В Париже тогда осталось не так уж много салонов, где можно было блеснуть остроумием. Вот почему скука и любопытство привели к Скаррону тех, кого разлучила с ним гражданская война; сперва мы увидали у себя родню — герцога д'Омона, кузена моего мужа, и герцога де Трема — его «незаконного шурина»; оба были рады-радешеньки возможности развлечься, объясняя в Лувре свои визиты обязанностью помогать больному; вновь появились у нас Сент-Эвремон, Тристан Отшельник, Жорж де Скюдери, адвокат Нюбле и газетчик Лоре. Тем не менее, самые знатные придворные и самые известные богачи все еще воздерживались от посещений.

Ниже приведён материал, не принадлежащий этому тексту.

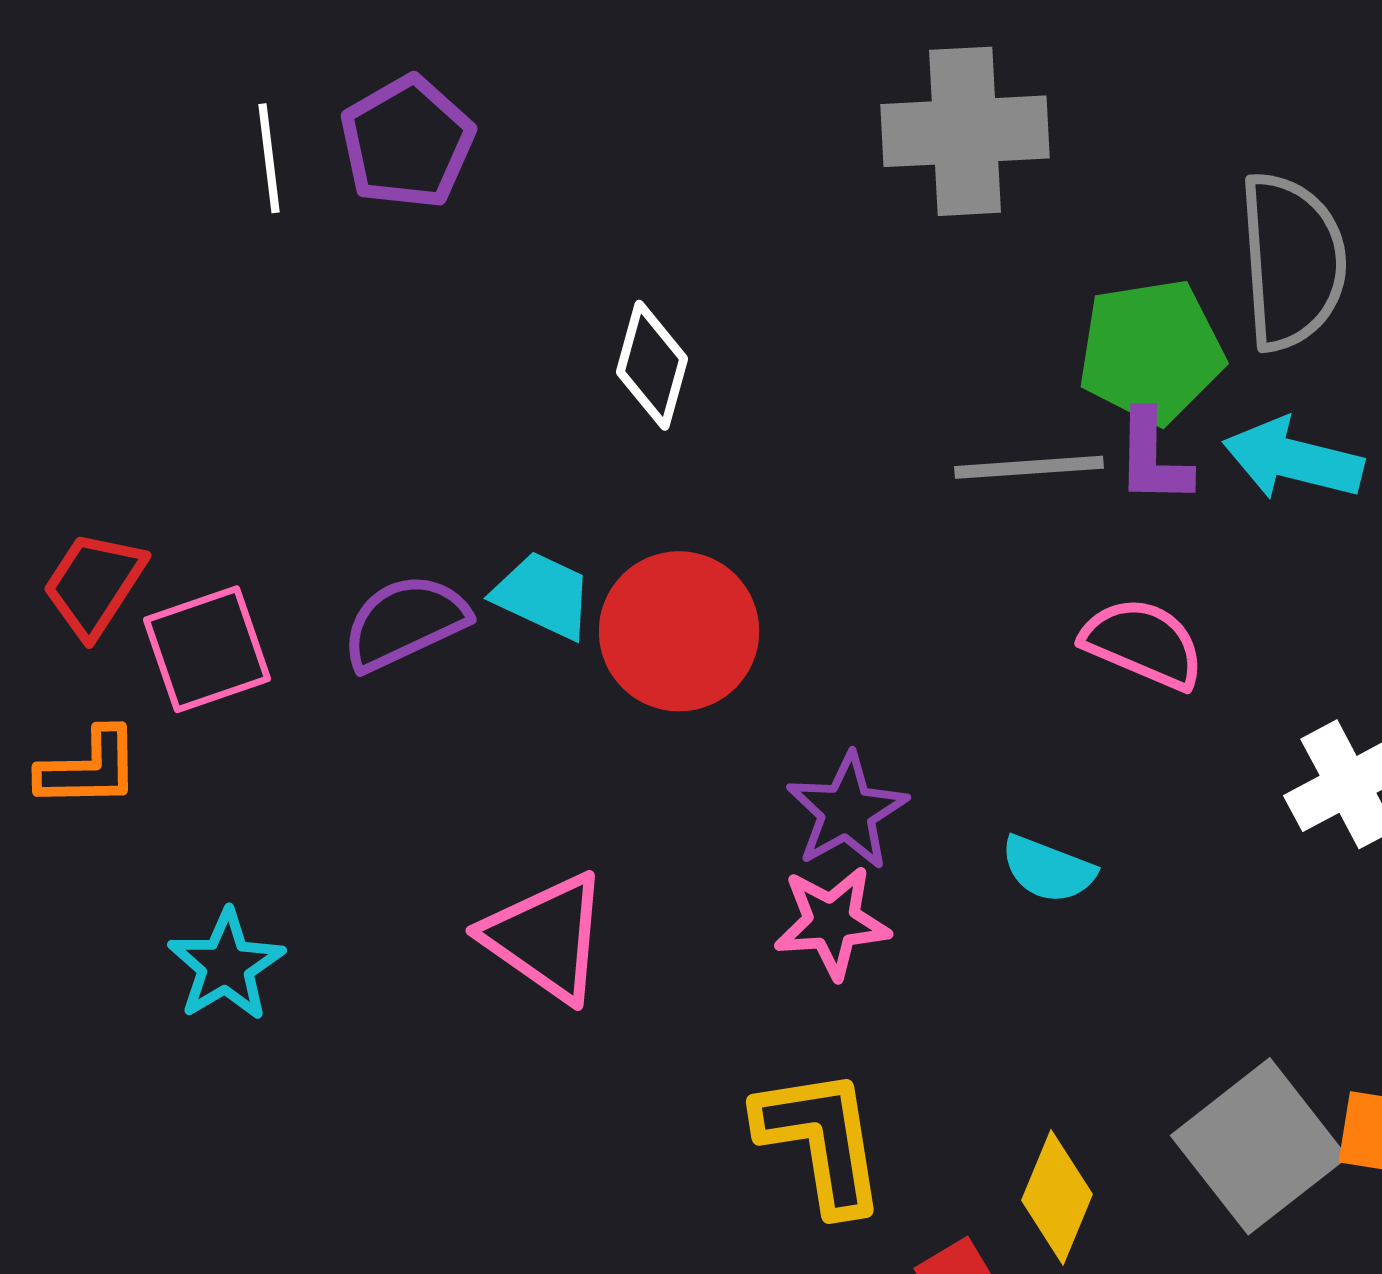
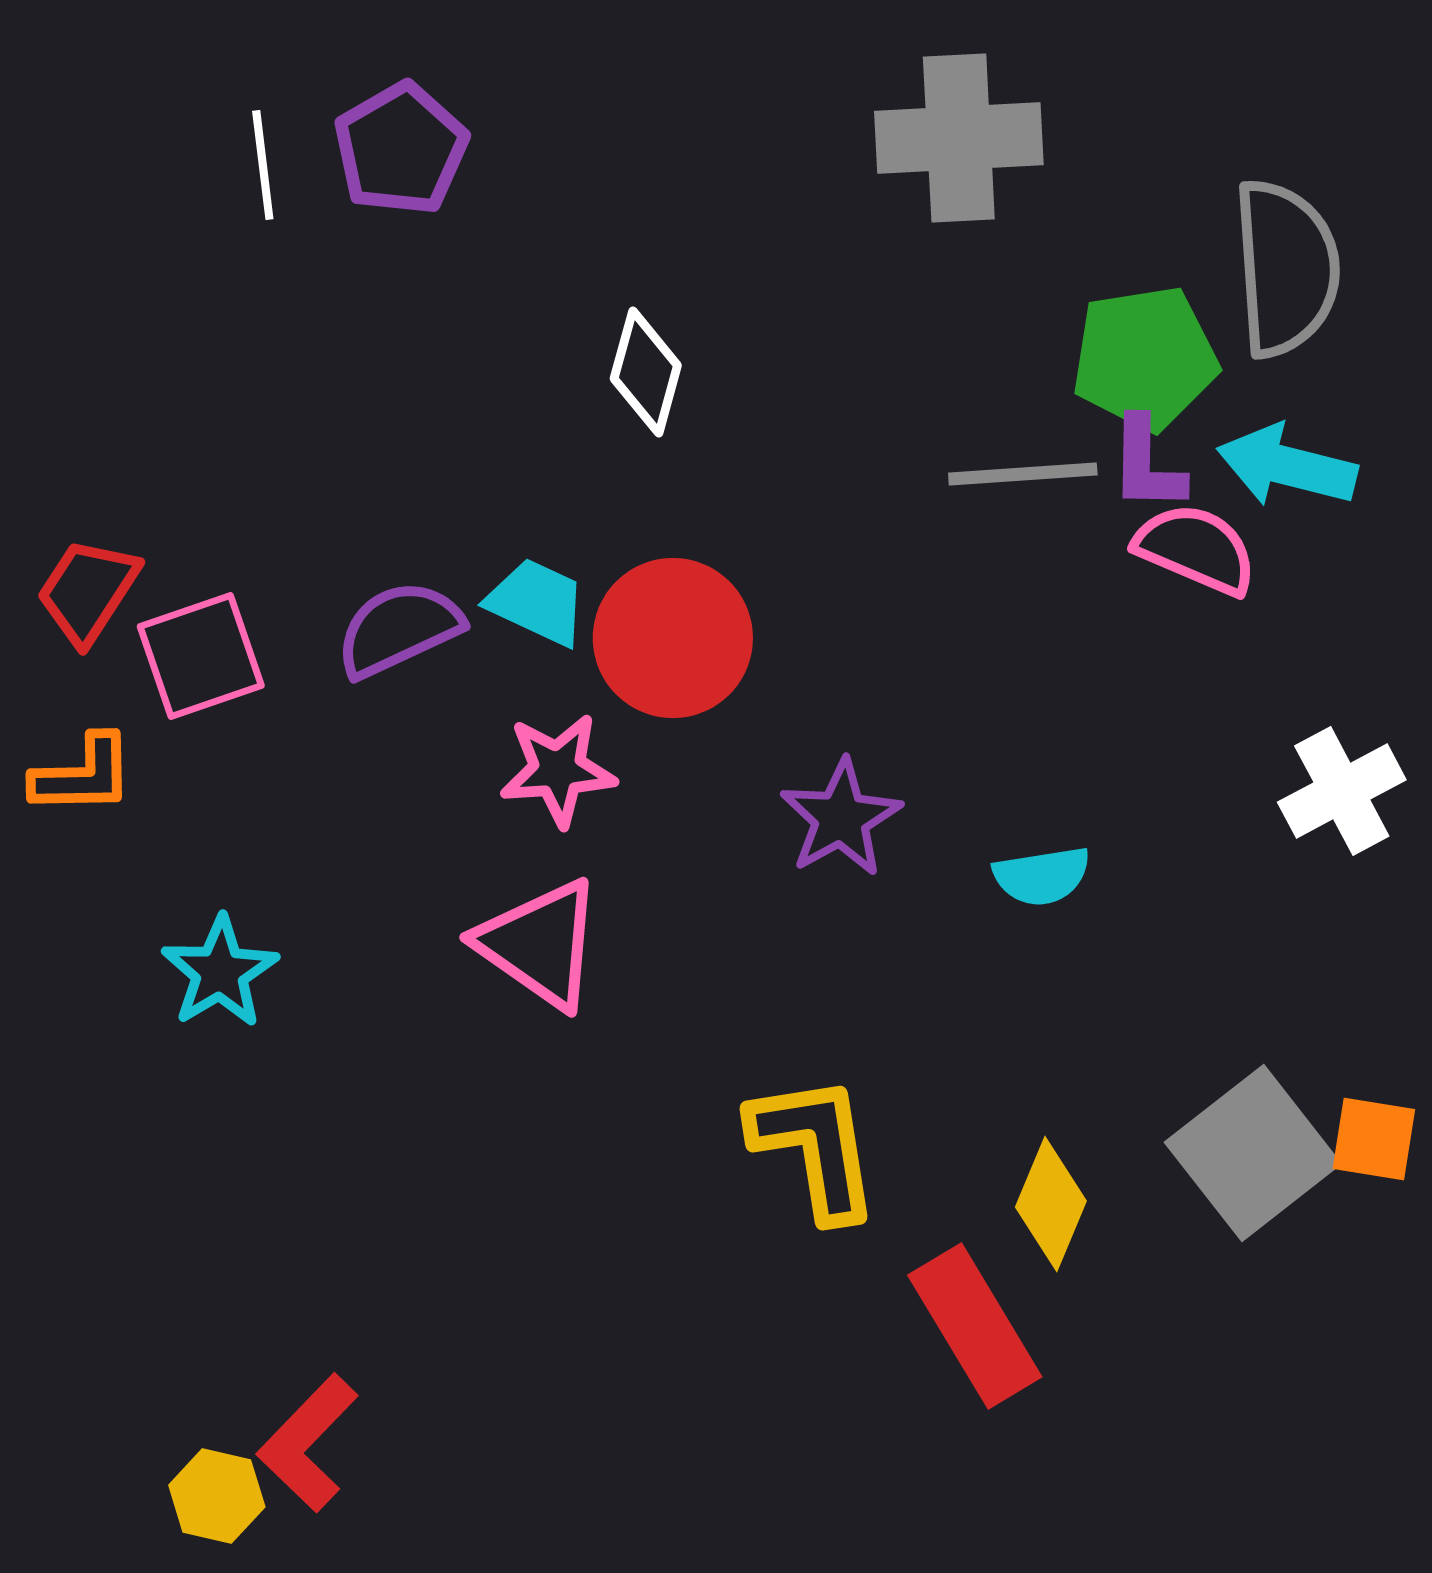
pink semicircle: (1143, 643) -> (1196, 549), moved
cyan semicircle: (1048, 869) -> (1042, 876), turned -30
pink star: (832, 922) -> (558, 770), moved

А в Париже, если вам не удалось собрать вокруг себя знаменитых вельмож, судейских и писателей, значит, вы держите «контору острословия», но отнюдь не салон.
Как ни странно, именно той преданной и одновременно смешной любви, которую питал ко мне старый шевалье де Мере, Скаррон стал обязан возвращением славы своего дома, в несколько месяцев достигшей апофеоза.
Мере подружился с одним молодым фрондером, графом де Мата, которого Король сослал в деревню, но соседству с имением шевалье. Мата кое-что унаследовал от вкусов и остроумия своего двоюродного деда, графа де Брантома[22]
и, подобно ему, охотнее посещал альковы и салоны, нежели поля сражений. Мере посулил Мата вино, песни, беседу с красивой и веселой «индианкою» и завлек его на улицу Нев-Сен-Луи тем более легко, что графу, ненавидимому кардиналом и презираемому Королем, все равно нечего было терять.